RUSYA HIZLA NÜKLEER DOKTRİNİNİ YENİLEDİABD, ATACMS füzelerinin kullanımına onay verilmesine gerekçe olarak Kuzey Kore ordusunun, Rusya saflarında savaşmaya başlamasını gösterdi. Yaklaşık 12 bin Kuzey Kore askerinin varlığına karşı çıtayı bu denli yükseltecek bir hamle yapmanın gerçekçi olduğunu söylemek mümkün değil. Nitekim Putin’in imzaladığı belgede iki unsur ön plana çıkıyor. 1- Rusya topraklarına atılan NATO yapımı füzeler, Kuzey Atlantik İttifakı’nın Rusya’ya yönelik saldırısı olarak kabul edilecek. Bu doğrultuda Kiev’in ya da NATO tesislerinin kitle imha silahlarıyla vurulması meşru hale geliyor. 2- Rusya kendisine ya da Belarus’a konvansiyonel silahlarla dahi olsa yapılacak saldırıların egemenliklerine yönelik tehdit boyutunda olması halinde nükleer silah kullanma hakkını saklı tutacak. Bu gelişmeler ışığında Ukrayna-Rusya Savaşı’nın küresel jeopolitik mücadeleye yeni bir eşik atlattığını söylemeliyiz. Balistik ve hipersonik füzelerin yoğun biçimde kullanımı ile kamikaze dronların savaş sahnesinde oynadıkları rollerin artması bu yeni nesil savaşın belirleyici özellikleriydi. Rusya’nın güncellenen nükleer doktriniyle III. Dünya Savaşı gerçekliği de yüzümüze vurulmuş oldu.

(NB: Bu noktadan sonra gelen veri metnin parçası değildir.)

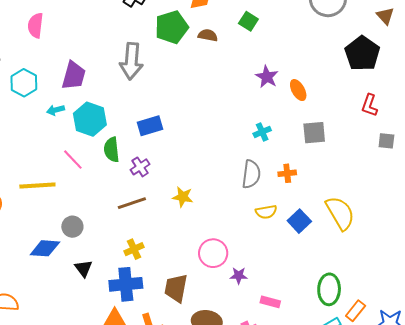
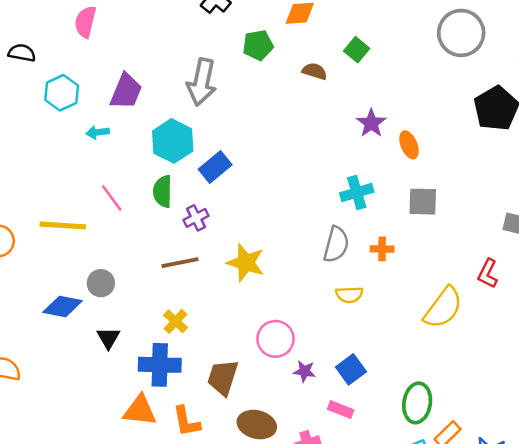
green pentagon: (172, 27) -> (258, 45), size x0.7
brown semicircle: (208, 35) -> (315, 71), moved
red L-shape: (370, 105) -> (488, 273), moved
cyan hexagon: (90, 119) -> (173, 141), moved
blue rectangle: (150, 126) -> (215, 167), turned -30
cyan cross: (262, 132) -> (357, 192), size x1.4
yellow star: (183, 197) -> (246, 263), size x1.4
yellow semicircle: (340, 213) -> (443, 308), turned 60
blue square: (299, 221) -> (351, 369), moved
yellow cross: (134, 249) -> (176, 321), turned -30

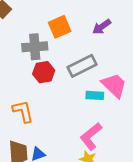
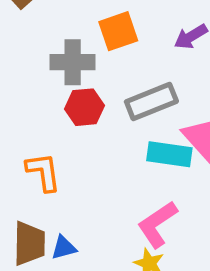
cyan rectangle: (95, 95) -> (169, 154), size x1.4

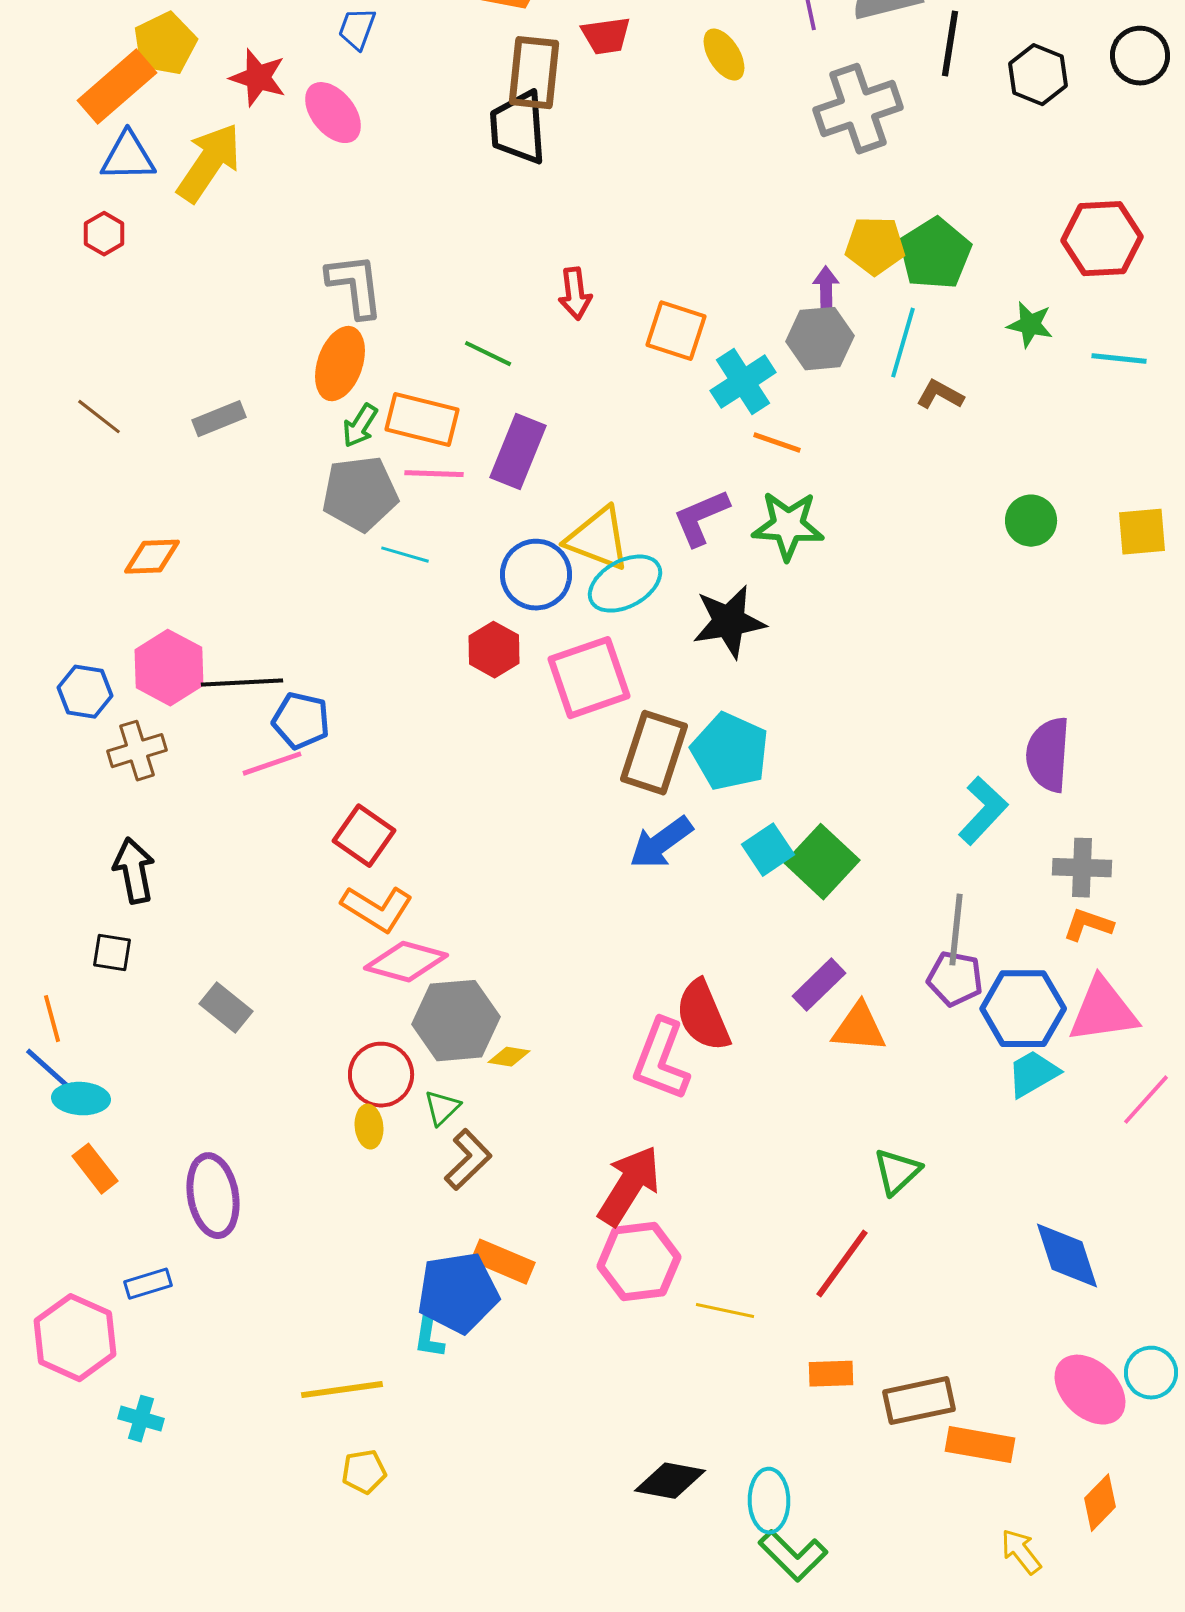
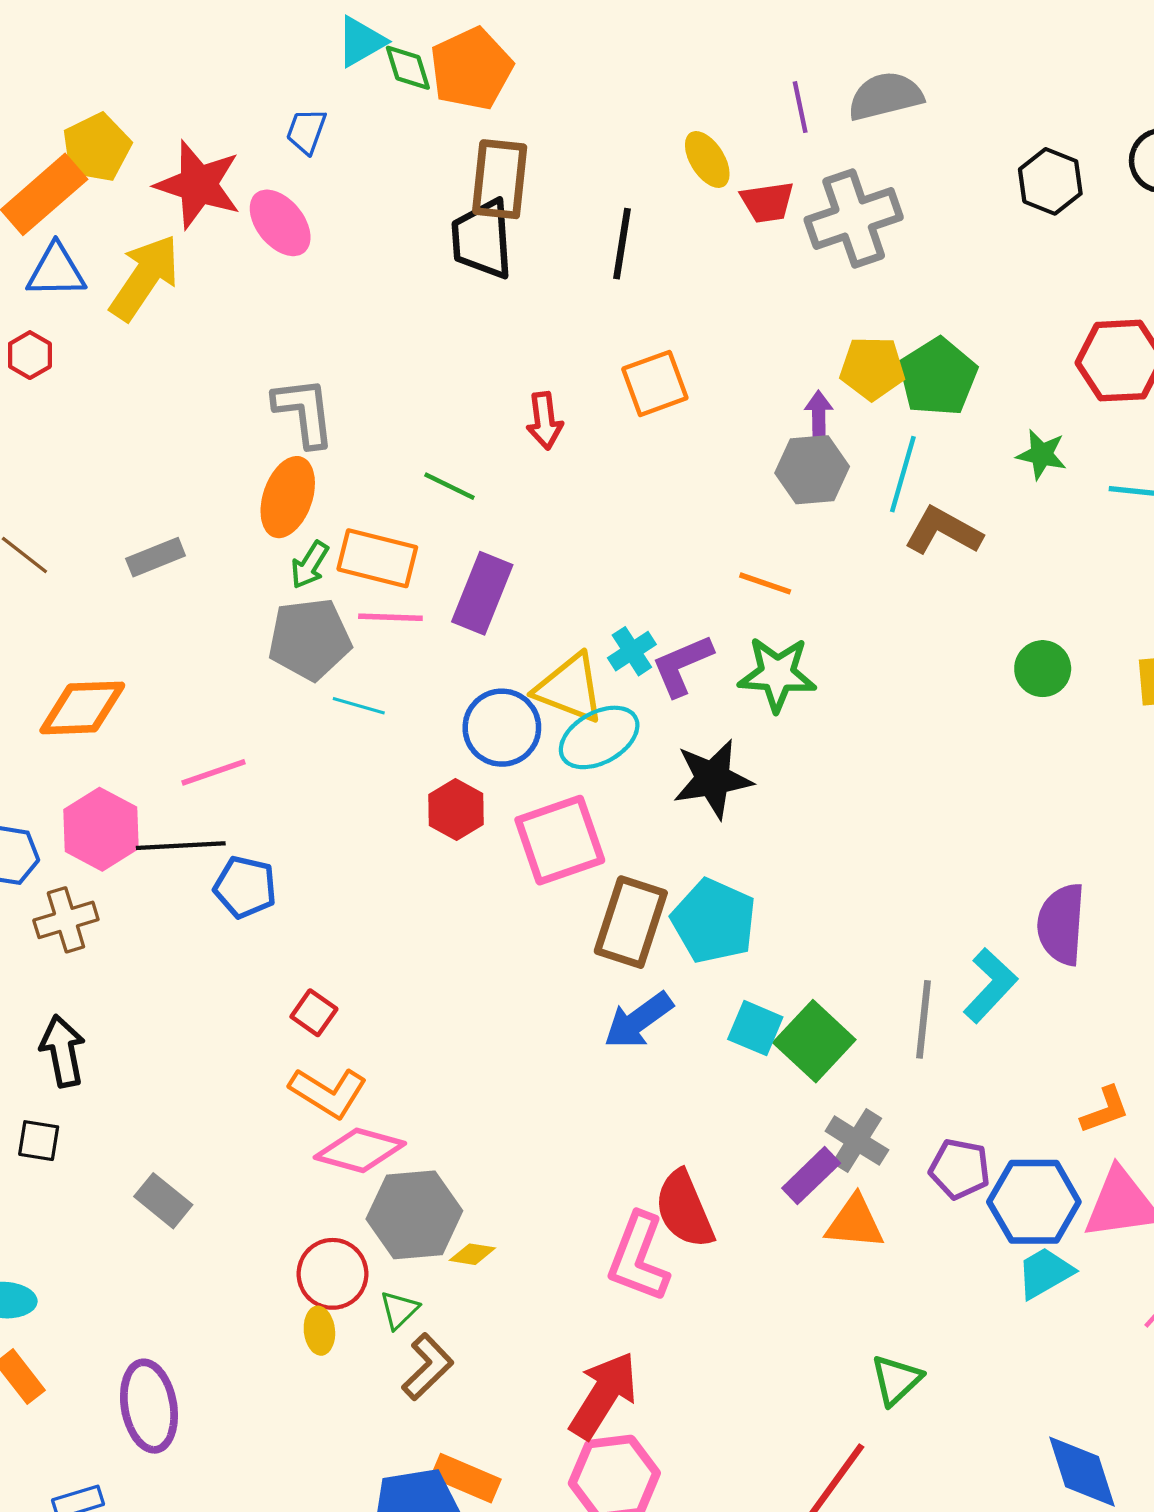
red trapezoid: (606, 36) -> (767, 202), moved
black line: (950, 44) -> (622, 244), moved
red star: (258, 78) -> (198, 185), size x1.4
orange square: (676, 331) -> (655, 383), moved, turned -38
cyan cross: (743, 382) -> (632, 651), moved, size x0.7
brown L-shape: (940, 395) -> (943, 531), size x1.5
orange diamond: (152, 557) -> (82, 708), size x1.4
pink line: (272, 764) -> (213, 772), moved
red square: (364, 836) -> (314, 1013), size x0.7
cyan square: (768, 850) -> (755, 1028), turned -33
gray cross: (1082, 868) -> (857, 1141), moved, turned 30
orange L-shape: (1088, 925) -> (1105, 1110), turned 141
gray line: (956, 930) -> (924, 1019), moved

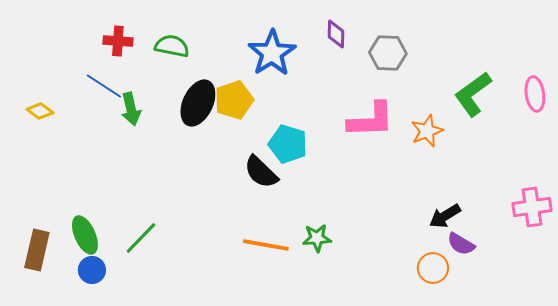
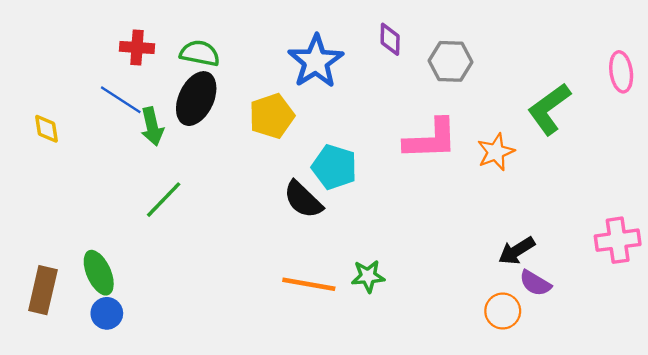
pink ellipse: (535, 94) -> (621, 72), moved
black ellipse: (198, 103) -> (196, 99), moved
yellow diamond: (40, 111) -> (46, 129), turned 44
green line: (141, 238) -> (164, 200), moved

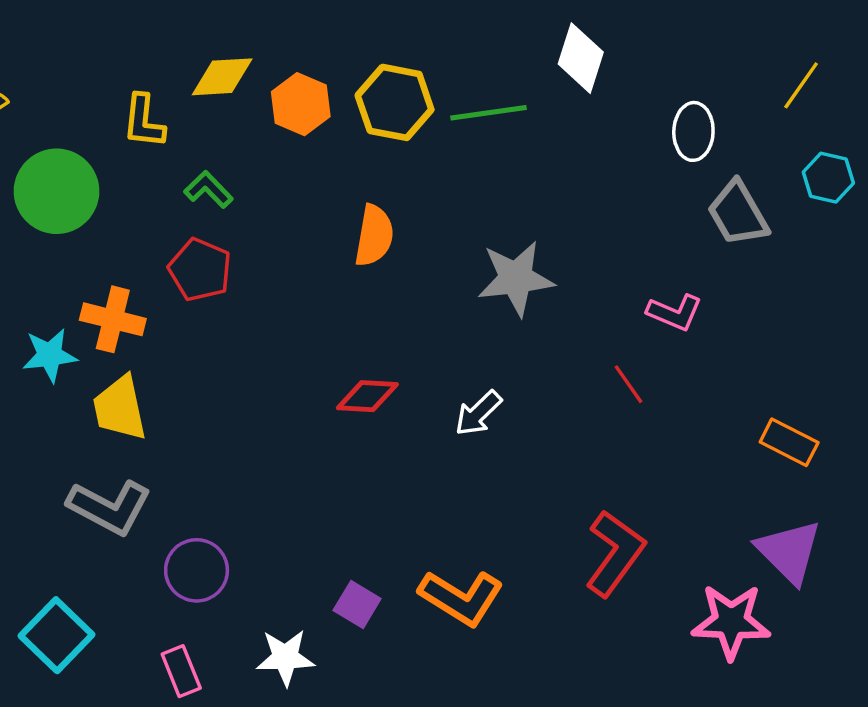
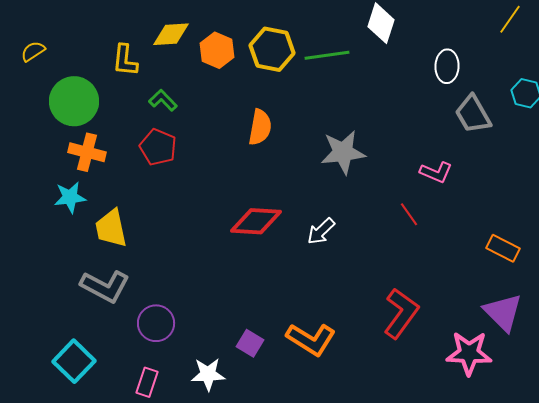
yellow line: (801, 85) -> (510, 19), moved
orange cross: (113, 319) -> (87, 152), moved
red diamond: (367, 396) -> (256, 221), size x1.4
pink rectangle: (181, 671) -> (147, 382), turned 40

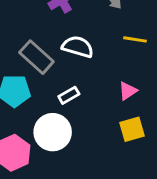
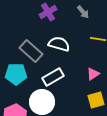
white rectangle: (69, 95) -> (53, 77), size x1.5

Amerika Birleşik Devletleri, 11 Eylül 2001’de topraklarını hedef alan el Kaide saldırısının ardından teröristlerin bir “kirli bomba” ile ( nükleer atıklardan yararlanarak hazırlanan bomba ) saldırı düzenleyebileceği iddiasında bulunmuştu. 2010 yılında ise Kuzey Kore’nin yarattığı tehdide karşı ABD’nin taktik nükleer silah kullanımı konusu Amerikan medyasında tartışılıyordu. 2014 yılına gelindiğinde bu defa Kırım’ı ilhak eden Rusya’nın bu esnada bir NATO müdahalesi ihtimaline karşı bölgeye taktik nükleer silah getirdiği ABD medyası tarafından gündeme getirilmiş, ancak bu iddia doğrulanamamıştı. Görünen o ki en azından 5 kilometre çapındaki bir toprak parçasında bulunan her şeyi imha edecek taktik bir nükleer silahın kullanılması için avuçlarını ovuşturanlar amaçlarına yaklaşmış durumdalar.